*** Available data ***

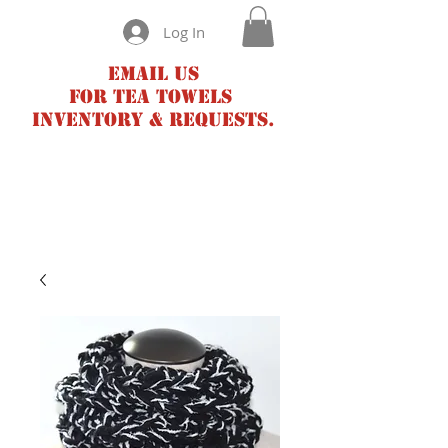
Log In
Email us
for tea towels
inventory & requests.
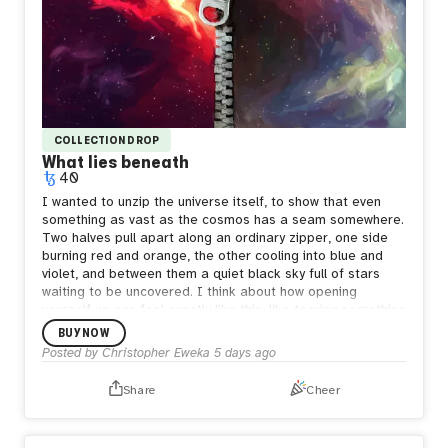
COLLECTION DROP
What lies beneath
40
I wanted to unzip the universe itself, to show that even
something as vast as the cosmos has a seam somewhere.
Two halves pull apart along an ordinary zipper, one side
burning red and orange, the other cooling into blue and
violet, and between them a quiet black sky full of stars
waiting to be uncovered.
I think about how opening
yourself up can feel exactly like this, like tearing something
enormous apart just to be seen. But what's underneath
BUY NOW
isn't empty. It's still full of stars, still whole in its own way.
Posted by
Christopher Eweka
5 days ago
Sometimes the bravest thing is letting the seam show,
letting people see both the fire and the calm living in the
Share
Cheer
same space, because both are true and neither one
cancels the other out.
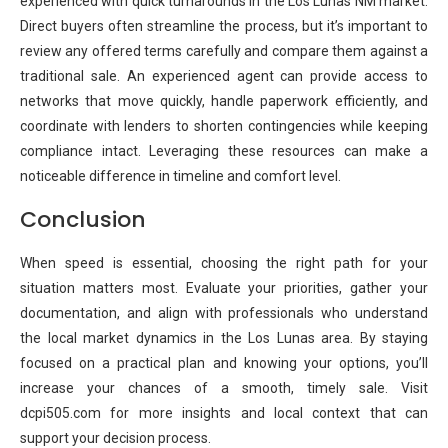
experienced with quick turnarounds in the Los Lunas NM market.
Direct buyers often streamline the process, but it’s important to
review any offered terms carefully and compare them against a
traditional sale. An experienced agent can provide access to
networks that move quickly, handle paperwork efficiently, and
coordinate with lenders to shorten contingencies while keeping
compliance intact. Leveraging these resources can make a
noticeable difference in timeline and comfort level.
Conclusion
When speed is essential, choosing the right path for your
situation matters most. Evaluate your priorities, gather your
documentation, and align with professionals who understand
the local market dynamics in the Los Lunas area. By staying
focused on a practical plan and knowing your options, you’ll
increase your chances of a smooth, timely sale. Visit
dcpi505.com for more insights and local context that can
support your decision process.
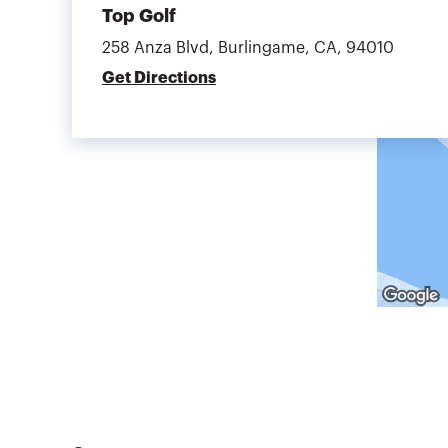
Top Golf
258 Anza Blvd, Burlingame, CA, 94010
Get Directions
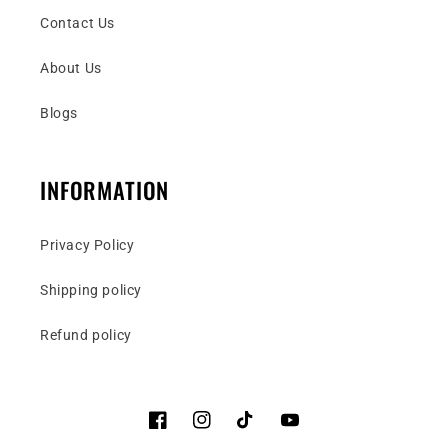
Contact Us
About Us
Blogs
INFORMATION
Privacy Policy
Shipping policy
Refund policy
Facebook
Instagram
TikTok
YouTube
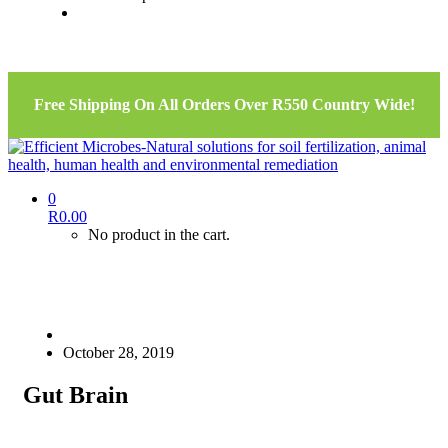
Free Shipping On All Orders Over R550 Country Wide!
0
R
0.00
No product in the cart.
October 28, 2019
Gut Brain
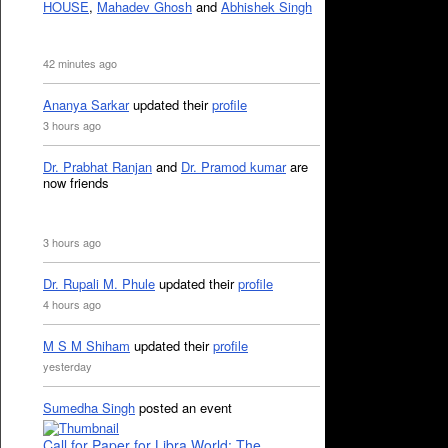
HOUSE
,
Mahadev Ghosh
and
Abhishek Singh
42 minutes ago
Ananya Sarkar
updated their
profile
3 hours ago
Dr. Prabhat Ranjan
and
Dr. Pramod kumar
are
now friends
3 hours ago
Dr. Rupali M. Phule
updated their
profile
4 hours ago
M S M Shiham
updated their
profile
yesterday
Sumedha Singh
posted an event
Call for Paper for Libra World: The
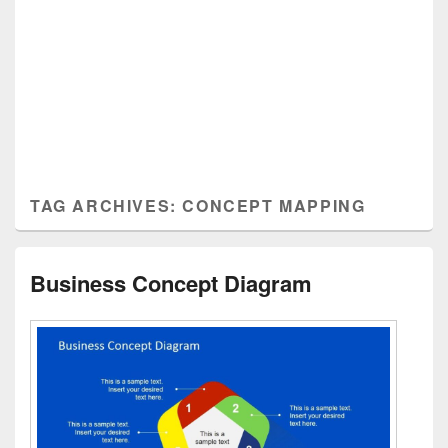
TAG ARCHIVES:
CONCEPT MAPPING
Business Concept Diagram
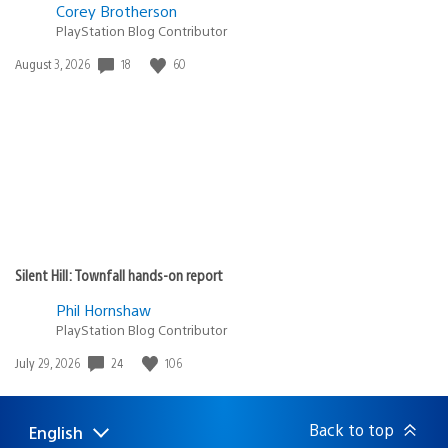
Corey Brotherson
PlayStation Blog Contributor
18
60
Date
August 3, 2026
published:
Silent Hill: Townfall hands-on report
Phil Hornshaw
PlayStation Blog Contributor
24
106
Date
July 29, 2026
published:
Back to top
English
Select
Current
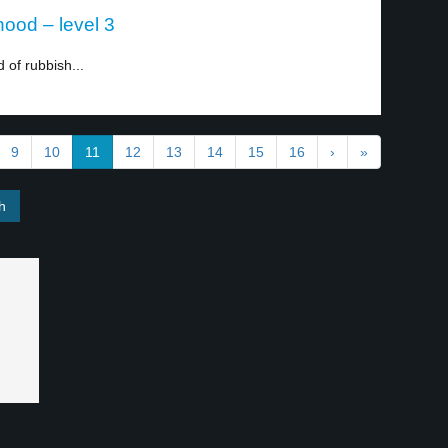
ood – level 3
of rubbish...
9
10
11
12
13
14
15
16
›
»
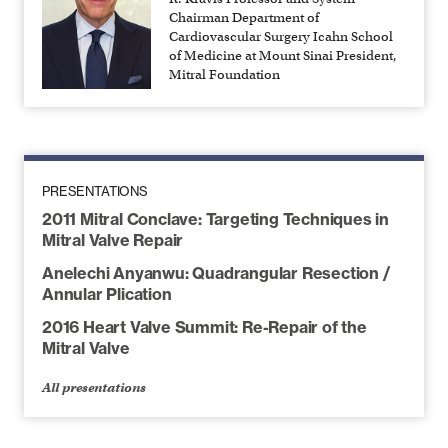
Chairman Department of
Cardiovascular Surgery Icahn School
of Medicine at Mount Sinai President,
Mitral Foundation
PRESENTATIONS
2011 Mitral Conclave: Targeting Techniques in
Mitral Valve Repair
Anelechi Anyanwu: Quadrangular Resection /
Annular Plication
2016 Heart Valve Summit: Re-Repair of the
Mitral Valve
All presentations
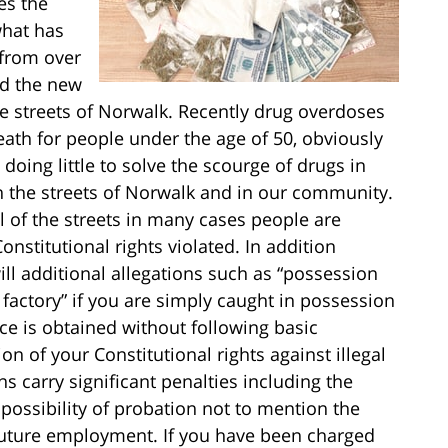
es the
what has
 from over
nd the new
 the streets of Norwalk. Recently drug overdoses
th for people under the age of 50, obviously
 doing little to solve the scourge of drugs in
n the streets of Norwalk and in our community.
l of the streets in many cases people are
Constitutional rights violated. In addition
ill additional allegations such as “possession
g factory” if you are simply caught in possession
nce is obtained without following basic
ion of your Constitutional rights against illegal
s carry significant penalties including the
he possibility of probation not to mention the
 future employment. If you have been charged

*** End of Available data ***

■ Required work ■
Pictures aside, repeat exactly every line from the top of the listing above through the line bearing "Christopher Eweka", inclusive.

■ Task result ■
Log In
Email us
for tea towels
inventory & requests.
COLLECTION DROP
What lies beneath
40
I wanted to unzip the universe itself, to show that even
something as vast as the cosmos has a seam somewhere.
Two halves pull apart along an ordinary zipper, one side
burning red and orange, the other cooling into blue and
violet, and between them a quiet black sky full of stars
waiting to be uncovered.
I think about how opening
yourself up can feel exactly like this, like tearing something
enormous apart just to be seen. But what's underneath
BUY NOW
isn't empty. It's still full of stars, still whole in its own way.
Posted by
Christopher Eweka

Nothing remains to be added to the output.